N. H. : L’un des points essentiels est d’apprendre à l’enfant à s’approprier sa maladie et ses sensations corporelles. Aussi, l’idée est d’adapter le diabète à sa vie et pas le contraire. L’objectif est que le diabète ne prenne pas toute la place.
Face à des protocoles médicaux standardisés, lors d’un entretien psychologique, l’enfant ou le jeune peut parler de sa vie, expliquer comment se passe sa vie quotidienne. Par exemple, la cantine est souvent un moment important pour la sociabilisation des enfants notamment au collège. L’idée est que le moment de la cantine puisse se faire le plus normalement possible avec un diabète. Parfois, il y a des situations où l’école ou le collège rend la situation difficile. Alors, la mère arrête de travailler parce qu’elle ne voit pas d’autre solution et l’enfant rentre déjeuner. Ce sont des situations d’échec de l’inclusion qui sont difficiles à vivre. Là, on essaye de mettre tout en œuvre pour que les choses se normalisent.
Si vous aviez à citer une initiative pratique qui aide les jeunes patients DT1, laquelle citeriez-vous ?

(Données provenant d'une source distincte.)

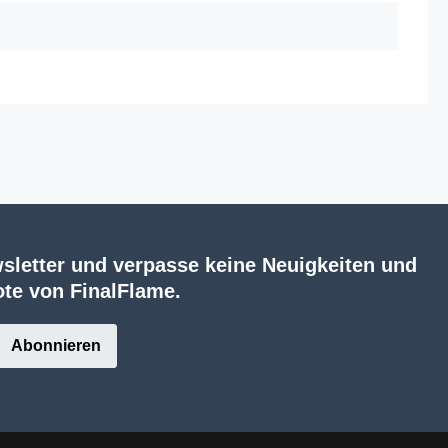
sletter und verpasse keine Neuigkeiten und
te von FinalFlame.
Abonnieren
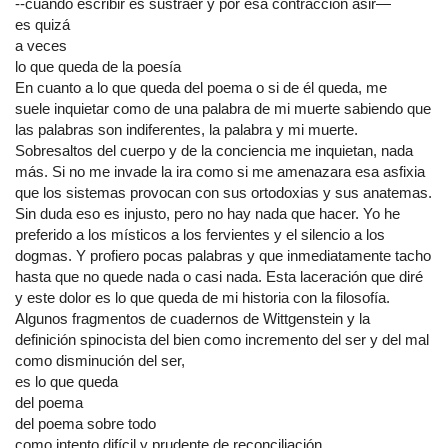
--cuando escribir es sustraer y por esa contracción asir—
es quizá
a veces
lo que queda de la poesía
En cuanto a lo que queda del poema o si de él queda, me
suele inquietar como de una palabra de mi muerte sabiendo que
las palabras son indiferentes, la palabra y mi muerte.
Sobresaltos del cuerpo y de la conciencia me inquietan, nada
más. Si no me invade la ira como si me amenazara esa asfixia
que los sistemas provocan con sus ortodoxias y sus anatemas.
Sin duda eso es injusto, pero no hay nada que hacer. Yo he
preferido a los místicos a los fervientes y el silencio a los
dogmas. Y profiero pocas palabras y que inmediatamente tacho
hasta que no quede nada o casi nada. Esta laceración que diré
y este dolor es lo que queda de mi historia con la filosofía.
Algunos fragmentos de cuadernos de Wittgenstein y la
definición spinocista del bien como incremento del ser y del mal
como disminución del ser,
es lo que queda
del poema
del poema sobre todo
como intento difícil y prudente de reconciliación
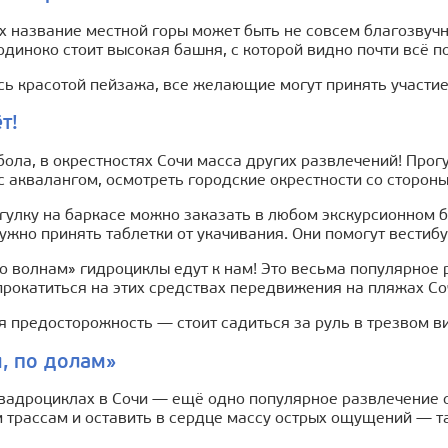
 название местной горы может быть не совсем благозвучны
диноко стоит высокая башня, с которой видно почти всё 
 красотой пейзажа, все желающие могут принять участие 
т!
ола, в окрестностях Сочи масса других развлечений! Про
с аквалангом, осмотреть городские окрестности со стороны
улку на баркасе можно заказать в любом экскурсионном б
ужно принять таблетки от укачивания. Они помогут вестиб
о волнам» гидроциклы едут к нам! Это весьма популярное р
рокатиться на этих средствах передвижения на пляжах Со
 предосторожность — стоит садиться за руль в трезвом в
, по долам»
квадроциклах в Сочи — ещё одно популярное развлечение 
 трассам и оставить в сердце массу острых ощущений — т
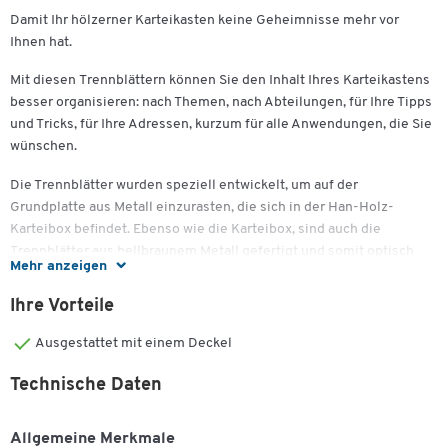
Damit Ihr hölzerner Karteikasten keine Geheimnisse mehr vor
Ihnen hat.
Mit diesen Trennblättern können Sie den Inhalt Ihres Karteikastens
besser organisieren: nach Themen, nach Abteilungen, für Ihre Tipps
und Tricks, für Ihre Adressen, kurzum für alle Anwendungen, die Sie
wünschen.
Die Trennblätter wurden speziell entwickelt, um auf der
Grundplatte aus Metall einzurasten, die sich in der Han-Holz-
Karteibox befindet. Ebenso wie die Karteibox, sind auch die
Trennblätter aus hellbraunem Metall gefertigt und somit optisch
Mehr anzeigen
aufeinander abgestimmt.
Ihre Vorteile
Schaefer Shop Tipp: Es sind verschiedene Formate erhältlich,
wählen Sie das Format entsprechend der Größe Ihrer Karteibox aus.
Ausgestattet mit einem Deckel
Wichtige Details:
Technische Daten
Stützplatten für Han-Holz-Karteibox
Rastet in Metallrasterboden der Box ein
Allgemeine Merkmale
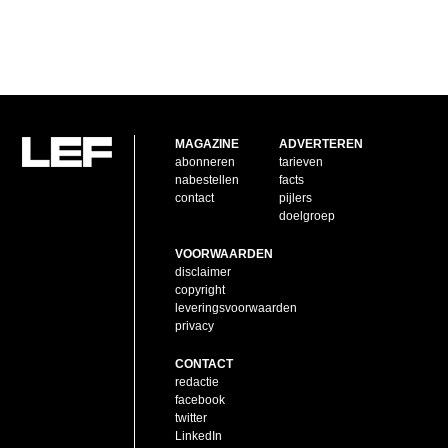
MAGAZINE
ADVERTEREN
abonneren
tarieven
nabestellen
facts
contact
pijlers
doelgroep
VOORWAARDEN
disclaimer
copyright
leveringsvoorwaarden
privacy
CONTACT
redactie
facebook
twitter
LinkedIn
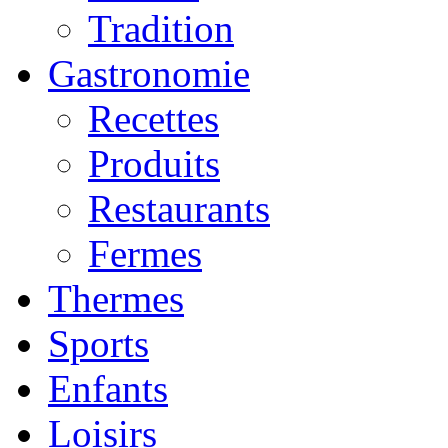
Tradition
Gastronomie
Recettes
Produits
Restaurants
Fermes
Thermes
Sports
Enfants
Loisirs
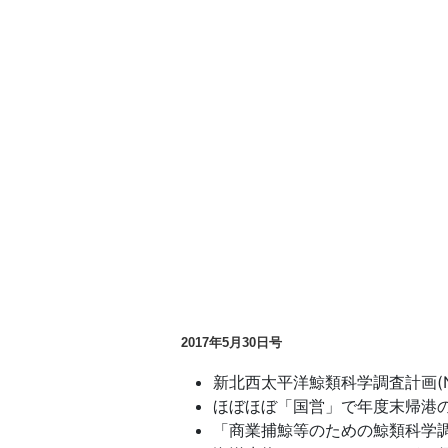
2017
年5月30日号
新北西太平洋鯨類科学調査計画(N
ほぼほぼ「国営」で年度末帰港
「商業捕鯨等のための鯨類科学調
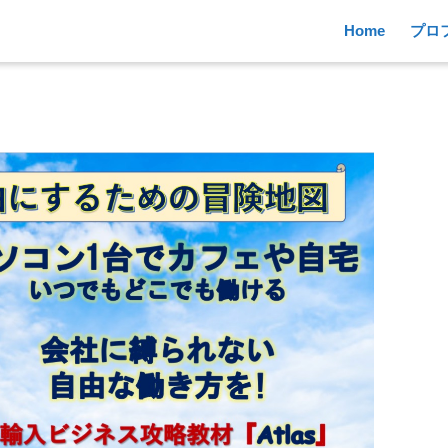
Home
プロ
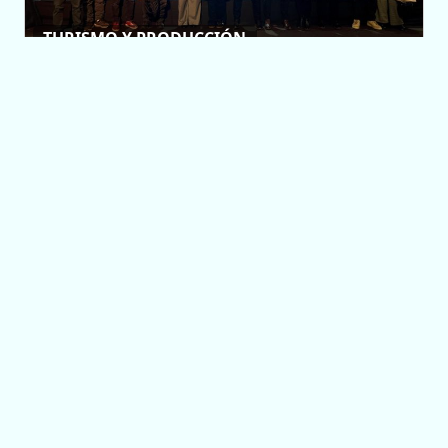
TURISMO Y PRODUCCIÓN
Gran convocatoria y
trabajo regional
marcaron el cierre
del 1° Foro de
Identidad
Gastronómica
09/08/2026 10:22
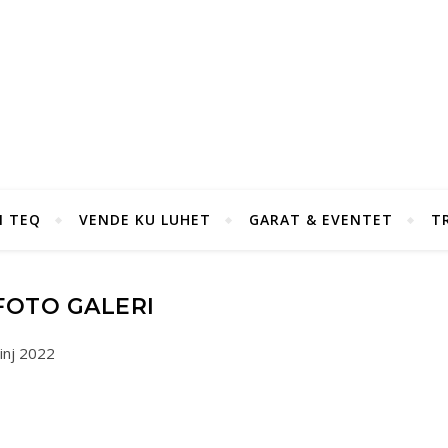
I TEQ
VENDE KU LUHET
GARAT & EVENTET
T
FOTO GALERI
inj 2022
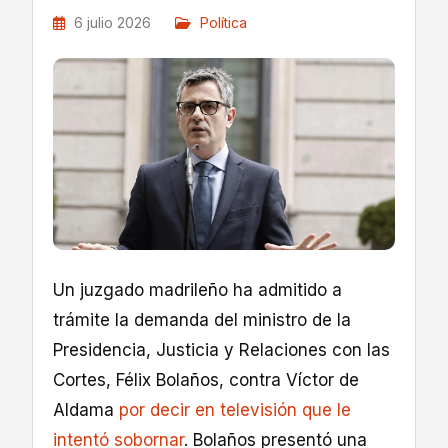
6 julio 2026
Política
Un juzgado madrileño ha admitido a
trámite la demanda del ministro de la
Presidencia, Justicia y Relaciones con las
Cortes, Félix Bolaños, contra Víctor de
Aldama
por decir en televisión que le
intentó sobornar
. Bolaños presentó una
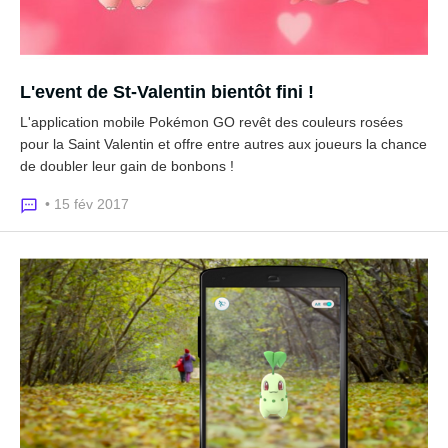
L'event de St-Valentin bientôt fini !
L'application mobile Pokémon GO revêt des couleurs rosées
pour la Saint Valentin et offre entre autres aux joueurs la chance
de doubler leur gain de bonbons !
• 15 fév 2017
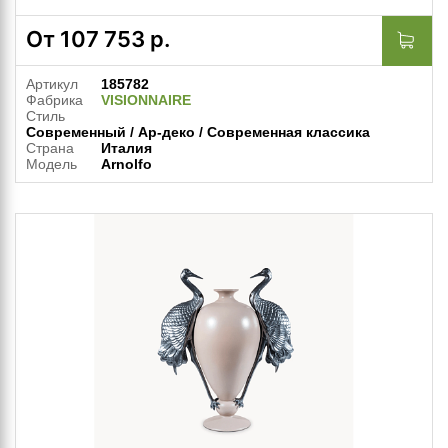
От
107 753
р.
Артикул
185782
Фабрика
VISIONNAIRE
Стиль
Современный / Ар-деко / Современная классика
Страна
Италия
Модель
Arnolfo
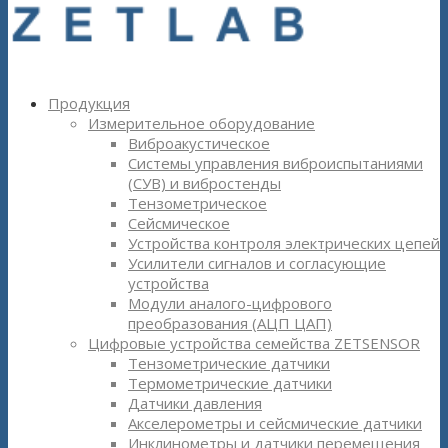
Продукция
Измерительное оборудование
Виброакустическое
Системы управления виброиспытаниями
(СУВ) и вибростенды
Тензометрическое
Сейсмическое
Устройства контроля электрических цепей
Усилители сигналов и согласующие
устройства
Модули аналого-цифрового
преобразования (АЦП ЦАП)
Цифровые устройства семейства ZETSENSOR
Тензометрические датчики
Термометрические датчики
Датчики давления
Акселерометры и сейсмические датчики
Инклинометры и датчики перемещения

N. H. : Au niveau de l’AJD, il est proposé des séjours Soins de Suite et de Réadaptation (SSR), qui pour les enfants et les jeunes sont des « colonies de vacances » où une prise en charge globale de l’enfant avec un diabète peut être assurée.
Il y a l’équipe médicale qui gère le diabète pendant le séjour et toute l’équipe d’animation qui est auprès des enfants et des jeunes. C’est un moment où d’éventuelles difficultés psychologiques peuvent ressortir. Le cadre est bienveillant, sécurisé, le diabète est pris en charge, la parole des jeunes peut se libérer.
Si un problème est repéré, j’assure des permanences électroniques pendant les séjours et il y a toujours le lien avec l’équipe médicale qui suit les enfants.
Aussi, l’AJD est une association transversale qui organise régulièrement des groupes d’échanges de pratiques qui réunissent des professionnels de santé et des familles qui viennent de toute la France. Cela permet de créer des outils collaboratifs comme le dispositif d’annonce ou celui sur l’insulinothérapie fonctionnelle. Ces outils prennent en compte les protocoles médicaux mais aussi la vie de famille. Ils permettent aussi de créer une uniformisation des prises en charge.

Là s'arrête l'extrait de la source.